Records from a collection
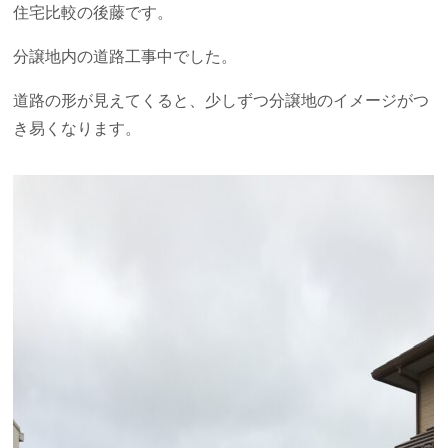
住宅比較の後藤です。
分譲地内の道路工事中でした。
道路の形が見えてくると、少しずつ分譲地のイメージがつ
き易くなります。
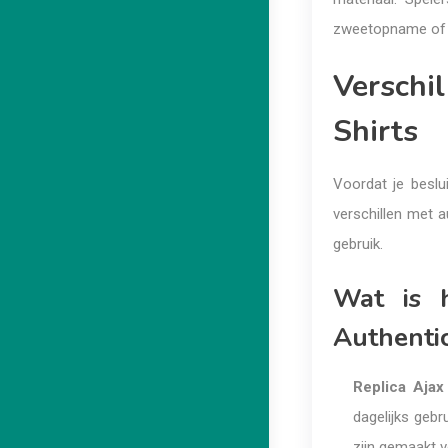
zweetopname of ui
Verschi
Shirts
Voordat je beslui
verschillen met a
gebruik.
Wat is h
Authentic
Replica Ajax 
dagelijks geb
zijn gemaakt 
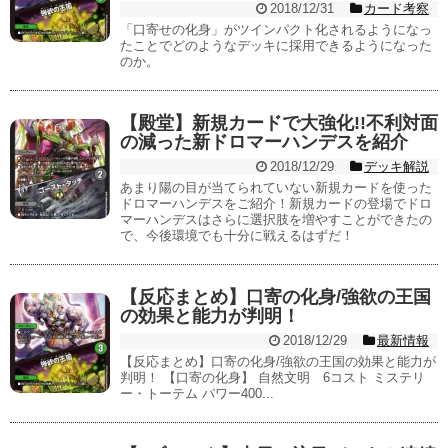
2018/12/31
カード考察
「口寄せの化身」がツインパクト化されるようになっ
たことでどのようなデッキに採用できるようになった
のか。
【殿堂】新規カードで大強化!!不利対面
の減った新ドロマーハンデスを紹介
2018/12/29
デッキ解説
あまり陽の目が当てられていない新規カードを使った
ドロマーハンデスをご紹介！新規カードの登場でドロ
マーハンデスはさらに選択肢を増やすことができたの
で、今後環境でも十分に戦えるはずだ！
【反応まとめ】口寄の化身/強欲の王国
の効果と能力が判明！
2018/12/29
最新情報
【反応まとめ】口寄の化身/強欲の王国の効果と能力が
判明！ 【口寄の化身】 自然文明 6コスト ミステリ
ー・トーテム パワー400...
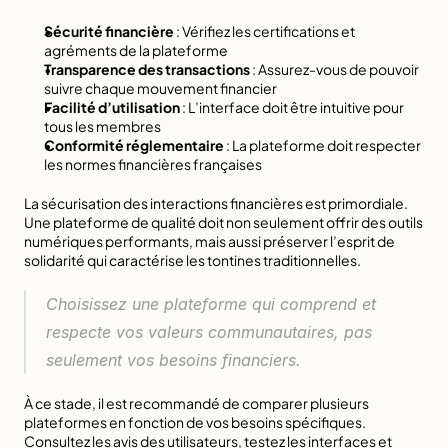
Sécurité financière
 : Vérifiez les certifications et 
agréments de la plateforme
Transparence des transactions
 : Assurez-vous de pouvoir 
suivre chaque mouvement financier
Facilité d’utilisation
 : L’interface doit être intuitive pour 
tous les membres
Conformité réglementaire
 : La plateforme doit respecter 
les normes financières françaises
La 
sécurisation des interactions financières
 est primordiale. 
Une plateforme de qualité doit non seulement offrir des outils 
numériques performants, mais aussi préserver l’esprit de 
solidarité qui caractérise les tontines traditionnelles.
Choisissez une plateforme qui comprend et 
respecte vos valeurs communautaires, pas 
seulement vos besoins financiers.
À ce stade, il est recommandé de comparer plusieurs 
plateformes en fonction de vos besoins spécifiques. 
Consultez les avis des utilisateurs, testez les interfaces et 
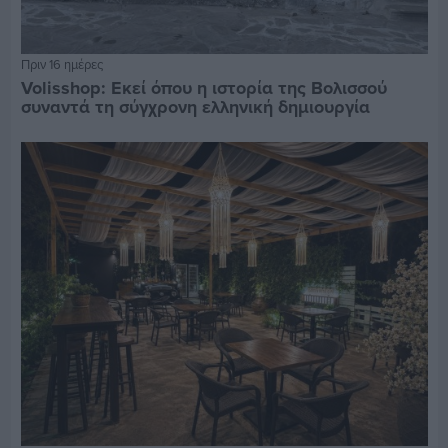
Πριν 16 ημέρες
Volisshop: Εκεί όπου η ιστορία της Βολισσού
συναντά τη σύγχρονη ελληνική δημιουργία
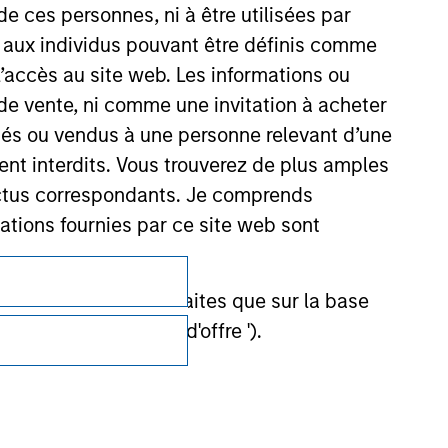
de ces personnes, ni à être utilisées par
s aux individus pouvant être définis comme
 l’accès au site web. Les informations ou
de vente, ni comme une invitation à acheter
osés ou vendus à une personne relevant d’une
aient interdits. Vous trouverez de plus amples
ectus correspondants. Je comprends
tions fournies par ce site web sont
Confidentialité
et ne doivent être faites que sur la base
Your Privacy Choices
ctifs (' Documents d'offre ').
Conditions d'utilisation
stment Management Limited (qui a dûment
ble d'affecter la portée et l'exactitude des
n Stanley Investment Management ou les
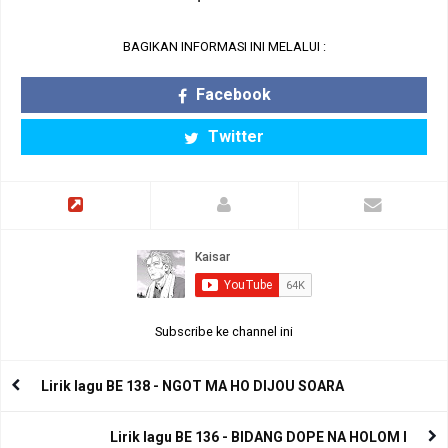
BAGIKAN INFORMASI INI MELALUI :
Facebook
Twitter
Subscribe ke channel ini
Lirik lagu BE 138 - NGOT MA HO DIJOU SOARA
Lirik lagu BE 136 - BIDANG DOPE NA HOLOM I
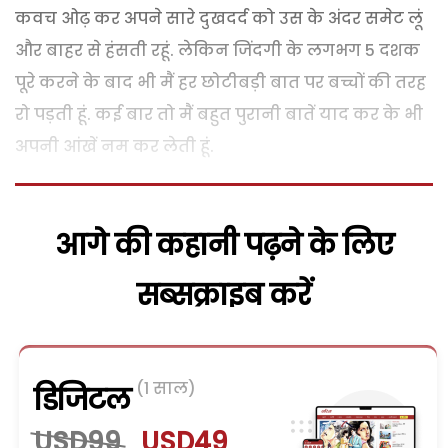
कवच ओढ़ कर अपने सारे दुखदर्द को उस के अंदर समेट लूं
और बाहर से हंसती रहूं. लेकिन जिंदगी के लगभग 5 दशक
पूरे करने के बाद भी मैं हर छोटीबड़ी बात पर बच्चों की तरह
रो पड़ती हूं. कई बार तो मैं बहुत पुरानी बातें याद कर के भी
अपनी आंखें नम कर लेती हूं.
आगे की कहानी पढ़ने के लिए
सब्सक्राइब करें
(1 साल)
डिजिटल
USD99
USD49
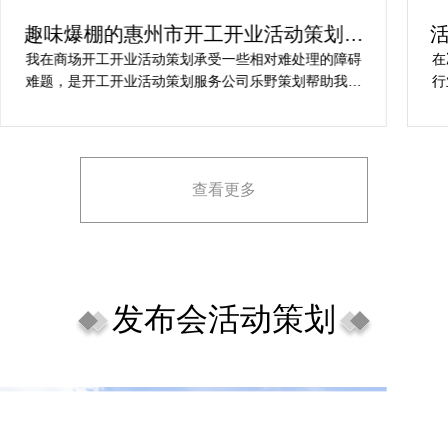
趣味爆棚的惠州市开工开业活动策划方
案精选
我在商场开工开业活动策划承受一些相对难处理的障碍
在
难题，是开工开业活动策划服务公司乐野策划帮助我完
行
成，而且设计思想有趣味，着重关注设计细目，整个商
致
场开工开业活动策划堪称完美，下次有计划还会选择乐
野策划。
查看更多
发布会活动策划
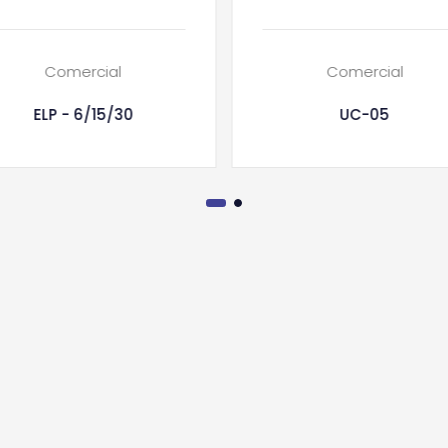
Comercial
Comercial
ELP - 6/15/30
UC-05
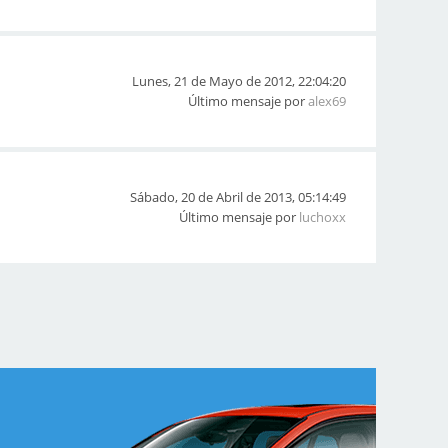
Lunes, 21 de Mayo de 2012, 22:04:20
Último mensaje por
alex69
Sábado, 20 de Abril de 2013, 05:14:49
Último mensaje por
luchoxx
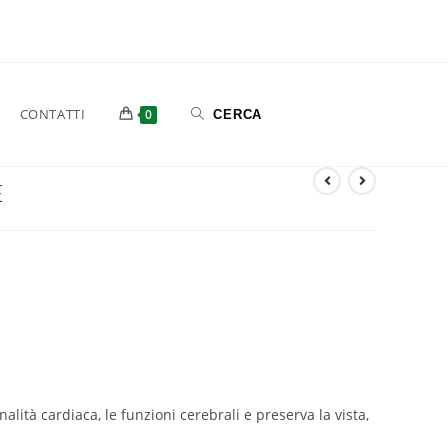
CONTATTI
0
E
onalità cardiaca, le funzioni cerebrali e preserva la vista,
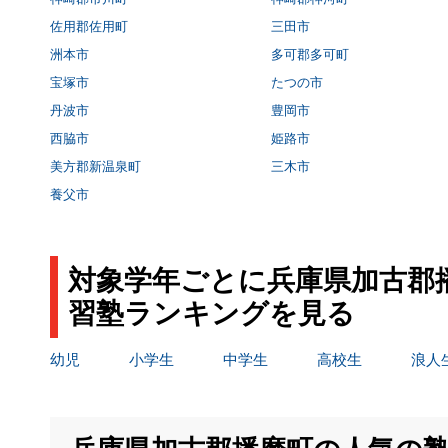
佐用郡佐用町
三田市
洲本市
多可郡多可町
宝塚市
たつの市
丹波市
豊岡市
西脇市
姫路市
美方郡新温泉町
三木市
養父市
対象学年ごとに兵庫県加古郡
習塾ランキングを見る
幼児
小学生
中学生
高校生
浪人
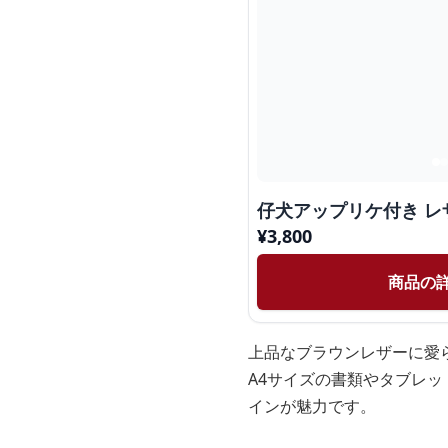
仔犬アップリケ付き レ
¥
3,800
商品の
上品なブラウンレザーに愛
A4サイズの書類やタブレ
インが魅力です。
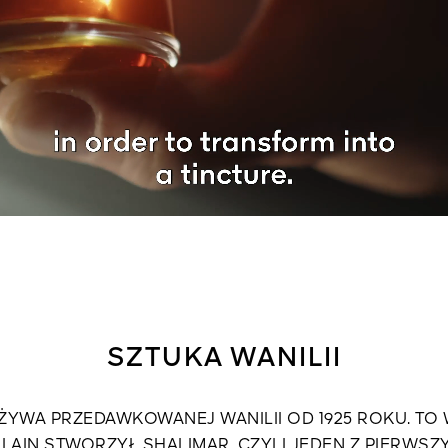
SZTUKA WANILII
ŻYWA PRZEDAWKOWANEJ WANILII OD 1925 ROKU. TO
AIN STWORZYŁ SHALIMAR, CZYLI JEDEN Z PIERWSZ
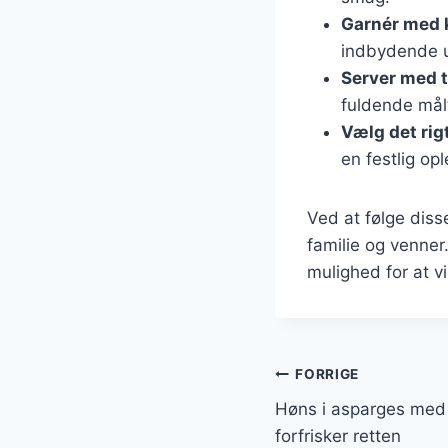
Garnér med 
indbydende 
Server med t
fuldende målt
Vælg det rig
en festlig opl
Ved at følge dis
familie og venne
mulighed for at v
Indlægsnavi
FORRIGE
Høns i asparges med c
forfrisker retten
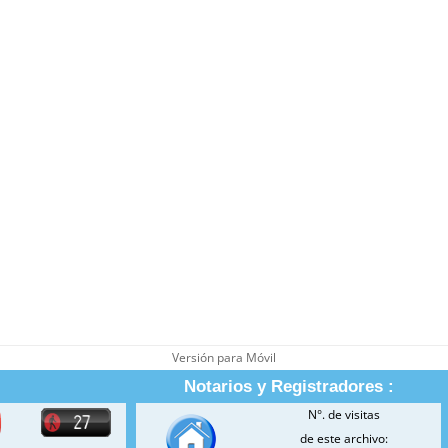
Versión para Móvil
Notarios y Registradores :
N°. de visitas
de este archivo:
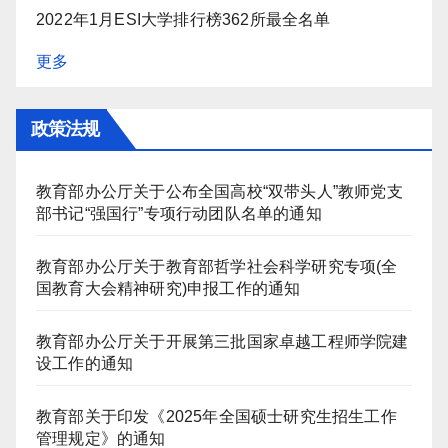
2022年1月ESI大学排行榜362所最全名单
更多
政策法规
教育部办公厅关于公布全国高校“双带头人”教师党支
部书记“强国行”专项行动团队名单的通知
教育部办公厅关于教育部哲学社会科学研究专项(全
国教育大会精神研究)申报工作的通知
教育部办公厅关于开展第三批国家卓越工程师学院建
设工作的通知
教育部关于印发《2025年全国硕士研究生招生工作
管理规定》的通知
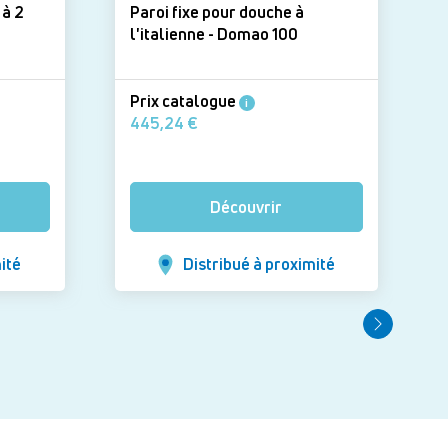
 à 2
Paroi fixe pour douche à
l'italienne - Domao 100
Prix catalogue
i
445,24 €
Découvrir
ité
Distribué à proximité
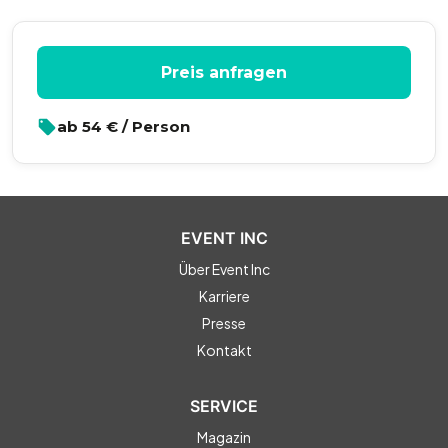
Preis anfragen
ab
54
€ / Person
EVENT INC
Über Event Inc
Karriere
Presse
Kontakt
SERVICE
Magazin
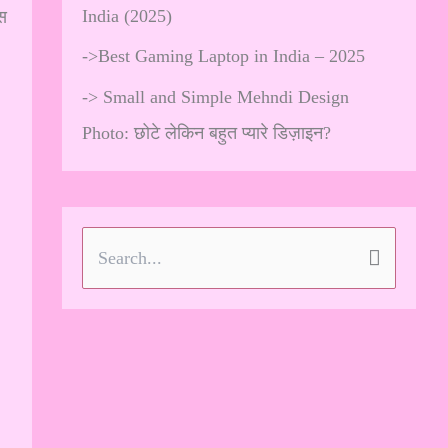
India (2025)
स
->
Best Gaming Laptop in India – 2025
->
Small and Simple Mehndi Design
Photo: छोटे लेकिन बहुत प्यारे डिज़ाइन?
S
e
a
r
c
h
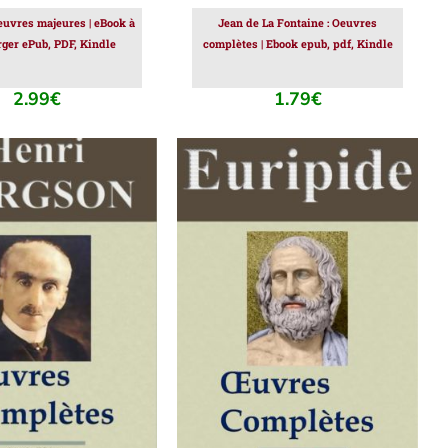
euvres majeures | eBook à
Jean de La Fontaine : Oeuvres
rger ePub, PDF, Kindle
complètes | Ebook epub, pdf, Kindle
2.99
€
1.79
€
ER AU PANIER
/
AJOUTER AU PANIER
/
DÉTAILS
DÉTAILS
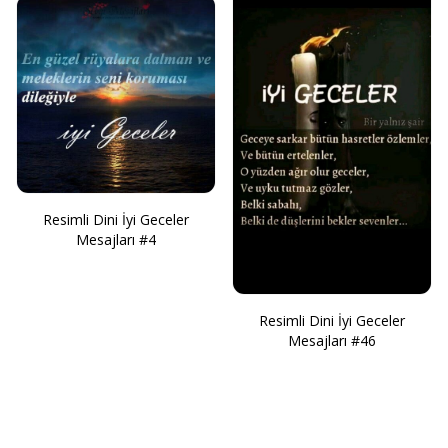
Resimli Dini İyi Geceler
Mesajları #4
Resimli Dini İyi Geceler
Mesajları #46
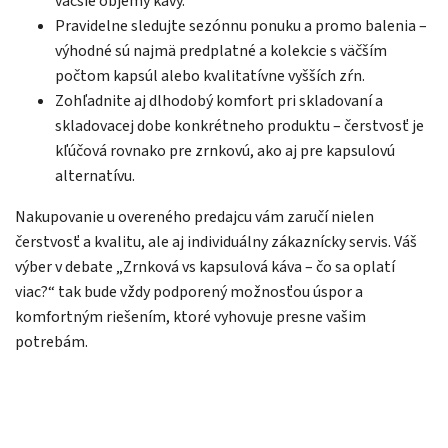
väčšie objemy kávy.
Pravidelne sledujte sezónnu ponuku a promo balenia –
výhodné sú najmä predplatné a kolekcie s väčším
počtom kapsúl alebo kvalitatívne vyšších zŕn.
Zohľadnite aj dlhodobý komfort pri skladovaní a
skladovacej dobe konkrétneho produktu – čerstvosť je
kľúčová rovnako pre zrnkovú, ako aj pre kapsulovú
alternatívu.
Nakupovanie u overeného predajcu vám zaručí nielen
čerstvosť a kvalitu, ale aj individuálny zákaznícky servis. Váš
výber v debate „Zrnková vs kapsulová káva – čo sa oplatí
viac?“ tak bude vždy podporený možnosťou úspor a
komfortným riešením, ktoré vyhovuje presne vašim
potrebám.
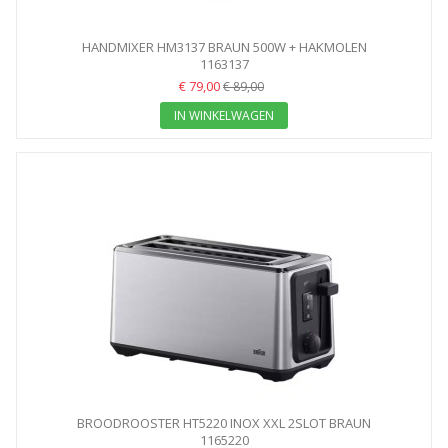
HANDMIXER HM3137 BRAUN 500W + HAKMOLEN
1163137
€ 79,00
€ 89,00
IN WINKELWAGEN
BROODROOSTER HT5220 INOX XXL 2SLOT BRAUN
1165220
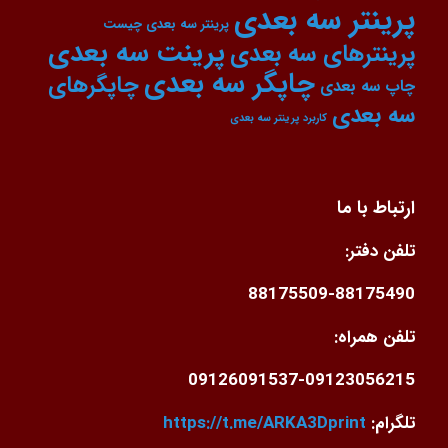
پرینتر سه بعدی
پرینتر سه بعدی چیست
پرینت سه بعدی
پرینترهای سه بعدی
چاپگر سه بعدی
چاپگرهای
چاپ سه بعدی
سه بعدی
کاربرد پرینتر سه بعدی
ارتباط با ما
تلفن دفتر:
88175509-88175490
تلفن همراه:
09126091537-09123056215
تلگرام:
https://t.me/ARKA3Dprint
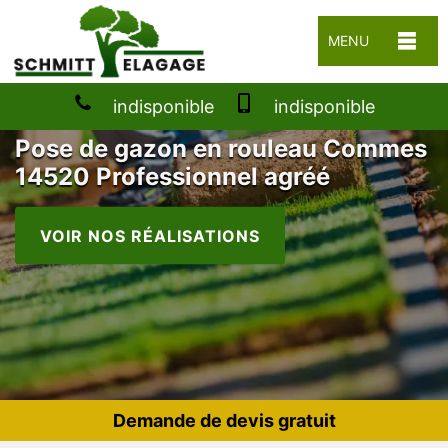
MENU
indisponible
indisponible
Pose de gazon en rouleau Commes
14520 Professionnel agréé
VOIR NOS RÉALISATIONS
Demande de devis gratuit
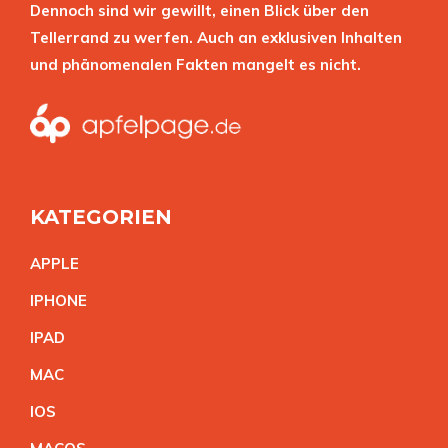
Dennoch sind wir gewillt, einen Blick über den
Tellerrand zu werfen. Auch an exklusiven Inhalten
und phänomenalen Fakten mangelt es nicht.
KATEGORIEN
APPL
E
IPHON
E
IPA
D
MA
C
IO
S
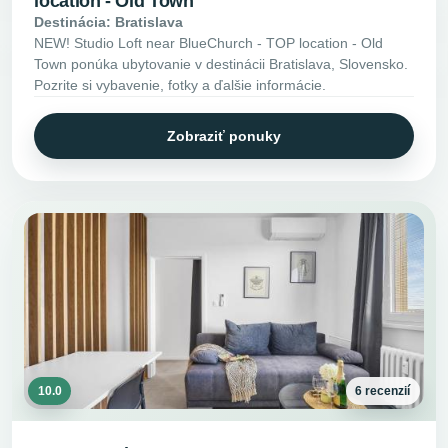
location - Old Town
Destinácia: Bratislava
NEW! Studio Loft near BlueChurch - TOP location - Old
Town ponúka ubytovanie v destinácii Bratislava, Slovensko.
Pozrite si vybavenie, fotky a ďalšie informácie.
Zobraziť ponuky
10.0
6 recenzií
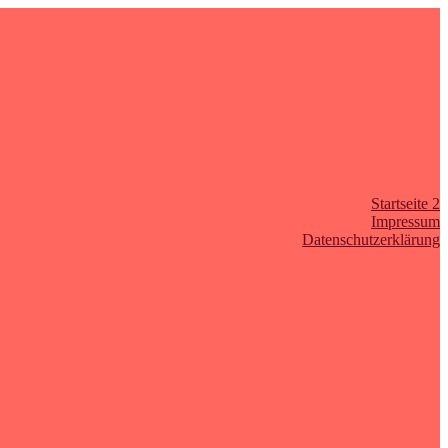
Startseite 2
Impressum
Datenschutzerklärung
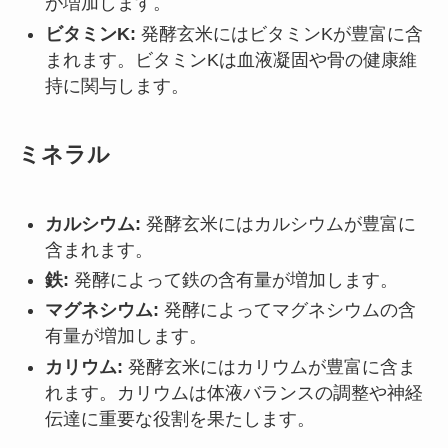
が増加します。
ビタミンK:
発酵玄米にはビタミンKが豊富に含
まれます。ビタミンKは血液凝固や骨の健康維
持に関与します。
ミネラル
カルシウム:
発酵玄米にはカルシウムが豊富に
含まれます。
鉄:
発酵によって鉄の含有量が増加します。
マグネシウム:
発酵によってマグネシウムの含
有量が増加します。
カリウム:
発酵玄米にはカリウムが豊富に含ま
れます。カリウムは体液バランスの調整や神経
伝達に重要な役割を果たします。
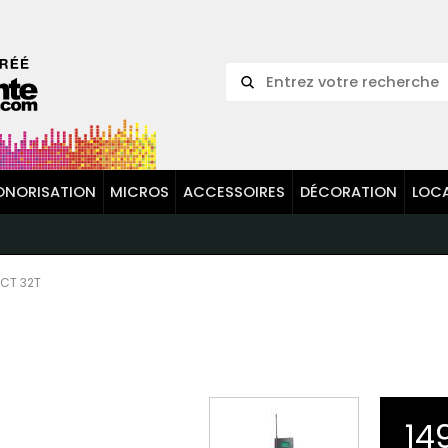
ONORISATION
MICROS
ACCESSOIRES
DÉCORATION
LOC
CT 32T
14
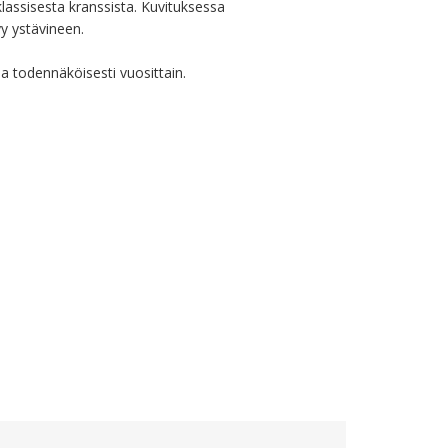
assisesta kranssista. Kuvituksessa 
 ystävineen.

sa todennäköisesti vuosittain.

■ **Task objective**
Transcribe the entries from their first line to the line that holds "判明！ 【口寄の化身】 自然文明 6コスト ミステリ", both included, and skip every picture.

■ **Reply to the exercise**
住宅比較の後藤です。
分譲地内の道路工事中でした。
道路の形が見えてくると、少しずつ分譲地のイメージがつ
き易くなります。
zweetopname of ui
Verschi
Shirts
Voordat je beslui
verschillen met a
gebruik.
Wat is h
Authentic
Replica Ajax 
dagelijks geb
zijn gemaakt 
2018/12/31
カード考察
「口寄せの化身」がツインパクト化されるようになっ
たことでどのようなデッキに採用できるようになった
のか。
【殿堂】新規カードで大強化!!不利対面
の減った新ドロマーハンデスを紹介
2018/12/29
デッキ解説
あまり陽の目が当てられていない新規カードを使った
ドロマーハンデスをご紹介！新規カードの登場でドロ
マーハンデスはさらに選択肢を増やすことができたの
で、今後環境でも十分に戦えるはずだ！
【反応まとめ】口寄の化身/強欲の王国
の効果と能力が判明！
2018/12/29
最新情報
【反応まとめ】口寄の化身/強欲の王国の効果と能力が
判明！ 【口寄の化身】 自然文明 6コスト ミステリ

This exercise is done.